What is required | From the first line to the last, write out the records exactly.

───── Data ─────

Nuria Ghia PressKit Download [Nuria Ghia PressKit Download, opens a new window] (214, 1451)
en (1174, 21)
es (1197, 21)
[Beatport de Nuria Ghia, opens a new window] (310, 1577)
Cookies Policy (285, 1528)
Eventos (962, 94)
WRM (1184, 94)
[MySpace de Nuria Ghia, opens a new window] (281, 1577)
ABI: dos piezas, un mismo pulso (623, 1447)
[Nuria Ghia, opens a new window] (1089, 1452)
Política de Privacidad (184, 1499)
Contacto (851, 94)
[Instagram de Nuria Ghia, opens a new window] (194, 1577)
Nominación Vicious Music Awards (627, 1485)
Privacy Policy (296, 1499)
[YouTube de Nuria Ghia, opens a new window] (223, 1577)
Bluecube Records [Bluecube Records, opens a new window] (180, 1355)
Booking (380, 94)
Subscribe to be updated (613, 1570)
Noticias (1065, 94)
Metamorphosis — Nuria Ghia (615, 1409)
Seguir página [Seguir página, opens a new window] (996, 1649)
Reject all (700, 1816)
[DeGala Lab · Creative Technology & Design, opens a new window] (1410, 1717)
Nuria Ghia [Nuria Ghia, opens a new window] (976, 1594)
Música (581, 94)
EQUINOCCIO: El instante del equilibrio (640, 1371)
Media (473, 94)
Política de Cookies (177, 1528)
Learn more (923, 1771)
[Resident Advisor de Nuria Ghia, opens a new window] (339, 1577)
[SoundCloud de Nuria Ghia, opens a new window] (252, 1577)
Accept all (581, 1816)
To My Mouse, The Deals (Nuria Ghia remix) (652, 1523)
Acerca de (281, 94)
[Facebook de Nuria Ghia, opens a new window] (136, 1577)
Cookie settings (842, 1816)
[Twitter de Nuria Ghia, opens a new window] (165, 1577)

─────

Exercise response |
Nuria Ghia PressKit Download [Nuria Ghia PressKit Download, opens a new window] (214, 1451)
en (1174, 21)
es (1197, 21)
[Beatport de Nuria Ghia, opens a new window] (310, 1577)
Cookies Policy (285, 1528)
Eventos (962, 94)
WRM (1184, 94)
[MySpace de Nuria Ghia, opens a new window] (281, 1577)
ABI: dos piezas, un mismo pulso (623, 1447)
[Nuria Ghia, opens a new window] (1089, 1452)
Política de Privacidad (184, 1499)
Contacto (851, 94)
[Instagram de Nuria Ghia, opens a new window] (194, 1577)
Nominación Vicious Music Awards (627, 1485)
Privacy Policy (296, 1499)
[YouTube de Nuria Ghia, opens a new window] (223, 1577)
Bluecube Records [Bluecube Records, opens a new window] (180, 1355)
Booking (380, 94)
Subscribe to be updated (613, 1570)
Noticias (1065, 94)
Metamorphosis — Nuria Ghia (615, 1409)
Seguir página [Seguir página, opens a new window] (996, 1649)
Reject all (700, 1816)
[DeGala Lab · Creative Technology & Design, opens a new window] (1410, 1717)
Nuria Ghia [Nuria Ghia, opens a new window] (976, 1594)
Música (581, 94)
EQUINOCCIO: El instante del equilibrio (640, 1371)
Media (473, 94)
Política de Cookies (177, 1528)
Learn more (923, 1771)
[Resident Advisor de Nuria Ghia, opens a new window] (339, 1577)
[SoundCloud de Nuria Ghia, opens a new window] (252, 1577)
Accept all (581, 1816)
To My Mouse, The Deals (Nuria Ghia remix) (652, 1523)
Acerca de (281, 94)
[Facebook de Nuria Ghia, opens a new window] (136, 1577)
Cookie settings (842, 1816)
[Twitter de Nuria Ghia, opens a new window] (165, 1577)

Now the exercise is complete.